The firm has been described as everything from "a cunning cat that always lands on its feet" to, now famously, "a great vampire squid wrapped around the face of humanity", by Rolling Stone writer Matt Taibbi. But in the early 21st century, thanks to the fallout from Goldman's very success, the firm is looking increasingly vulnerable. For the first time since 1932, when Sidney Weinberg, then Goldman's senior partner, knew that he could quickly reach his friend, President-elect Franklin Delano Roosevelt, the firm no longer appears to have sympathetic high-level relationships in Washington.

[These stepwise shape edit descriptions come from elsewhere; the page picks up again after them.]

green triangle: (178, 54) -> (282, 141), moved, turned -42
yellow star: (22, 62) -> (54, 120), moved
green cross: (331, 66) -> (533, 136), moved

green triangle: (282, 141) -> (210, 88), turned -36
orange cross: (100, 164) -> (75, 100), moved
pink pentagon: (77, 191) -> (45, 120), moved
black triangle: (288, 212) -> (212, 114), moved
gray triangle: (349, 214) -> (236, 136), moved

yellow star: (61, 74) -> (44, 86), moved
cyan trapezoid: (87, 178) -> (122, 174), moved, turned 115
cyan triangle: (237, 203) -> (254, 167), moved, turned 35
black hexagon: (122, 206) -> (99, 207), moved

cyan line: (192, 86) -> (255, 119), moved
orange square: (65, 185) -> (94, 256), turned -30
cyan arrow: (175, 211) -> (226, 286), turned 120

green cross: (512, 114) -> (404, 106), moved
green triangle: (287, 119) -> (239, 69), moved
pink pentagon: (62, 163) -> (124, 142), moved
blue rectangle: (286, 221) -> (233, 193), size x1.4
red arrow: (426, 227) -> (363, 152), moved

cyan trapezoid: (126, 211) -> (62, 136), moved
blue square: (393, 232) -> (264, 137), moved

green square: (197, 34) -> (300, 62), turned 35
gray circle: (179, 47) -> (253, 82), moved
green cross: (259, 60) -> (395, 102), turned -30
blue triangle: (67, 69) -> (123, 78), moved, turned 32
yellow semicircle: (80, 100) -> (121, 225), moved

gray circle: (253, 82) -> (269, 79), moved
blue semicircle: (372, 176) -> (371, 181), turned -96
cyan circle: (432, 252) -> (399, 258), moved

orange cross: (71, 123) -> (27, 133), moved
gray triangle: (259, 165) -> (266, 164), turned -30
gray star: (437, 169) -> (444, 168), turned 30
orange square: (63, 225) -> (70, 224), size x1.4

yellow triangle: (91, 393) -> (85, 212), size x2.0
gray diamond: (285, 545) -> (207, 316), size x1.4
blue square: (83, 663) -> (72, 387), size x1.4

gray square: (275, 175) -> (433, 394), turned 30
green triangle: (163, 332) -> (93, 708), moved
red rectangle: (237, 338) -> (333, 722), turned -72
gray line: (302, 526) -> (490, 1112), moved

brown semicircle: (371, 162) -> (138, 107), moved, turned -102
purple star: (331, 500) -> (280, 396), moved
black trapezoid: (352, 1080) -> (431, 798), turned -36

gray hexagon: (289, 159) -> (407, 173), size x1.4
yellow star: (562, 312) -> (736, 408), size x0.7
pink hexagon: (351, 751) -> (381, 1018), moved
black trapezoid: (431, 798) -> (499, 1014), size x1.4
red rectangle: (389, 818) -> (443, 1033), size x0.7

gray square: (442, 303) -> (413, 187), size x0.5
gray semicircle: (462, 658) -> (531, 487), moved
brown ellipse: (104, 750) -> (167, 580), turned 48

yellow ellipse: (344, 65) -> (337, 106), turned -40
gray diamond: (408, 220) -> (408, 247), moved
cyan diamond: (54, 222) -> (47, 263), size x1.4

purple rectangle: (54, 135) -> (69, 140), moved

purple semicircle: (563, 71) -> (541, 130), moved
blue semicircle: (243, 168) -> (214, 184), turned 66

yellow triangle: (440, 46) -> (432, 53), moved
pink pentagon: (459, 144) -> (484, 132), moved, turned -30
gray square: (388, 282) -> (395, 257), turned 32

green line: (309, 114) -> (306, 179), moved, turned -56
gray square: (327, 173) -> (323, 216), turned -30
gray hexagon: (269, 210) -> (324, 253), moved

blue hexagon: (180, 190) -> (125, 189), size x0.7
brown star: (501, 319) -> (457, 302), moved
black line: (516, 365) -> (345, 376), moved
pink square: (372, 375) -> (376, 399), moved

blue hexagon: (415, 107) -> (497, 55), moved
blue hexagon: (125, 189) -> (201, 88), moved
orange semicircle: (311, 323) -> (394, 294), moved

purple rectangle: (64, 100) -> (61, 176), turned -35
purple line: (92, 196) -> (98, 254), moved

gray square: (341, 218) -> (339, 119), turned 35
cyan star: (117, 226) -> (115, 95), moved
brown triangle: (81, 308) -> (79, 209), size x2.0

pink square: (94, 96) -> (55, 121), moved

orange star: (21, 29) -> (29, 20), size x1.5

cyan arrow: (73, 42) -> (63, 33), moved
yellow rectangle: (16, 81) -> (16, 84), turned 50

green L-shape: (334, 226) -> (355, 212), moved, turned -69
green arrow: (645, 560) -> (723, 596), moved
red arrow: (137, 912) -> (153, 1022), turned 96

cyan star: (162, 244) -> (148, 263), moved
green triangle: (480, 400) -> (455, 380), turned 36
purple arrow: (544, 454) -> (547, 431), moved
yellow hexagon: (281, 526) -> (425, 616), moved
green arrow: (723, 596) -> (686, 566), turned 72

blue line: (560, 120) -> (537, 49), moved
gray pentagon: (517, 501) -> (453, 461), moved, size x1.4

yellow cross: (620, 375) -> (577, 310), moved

Goldman's friends in high places, so crucial to the firm's extraordinary success, are abandoning it. Indeed, in today's charged political climate, which is polarised along socio-economic lines, Goldman seems particularly isolated and demonised.
Certainly, Lloyd Blankfein, Goldman's chairman and CEO, has no friend in President Barack Obama. According to Newsweek columnist Jonathan Alter's book The Promise, the "angriest" Obama got during his first year in office was when he heard Blankfein justify the firm's $16.2bn (£10bn) of bonuses in 2009 by claiming "Goldman was never in danger of collapse" during the financial crisis that began in 2007.
According to Alter, President Obama told a friend that Blankfein's statement was "flatly untrue" and added for good measure: "These guys want to be paid like rock stars when all they're doing is lip-synching capitalism."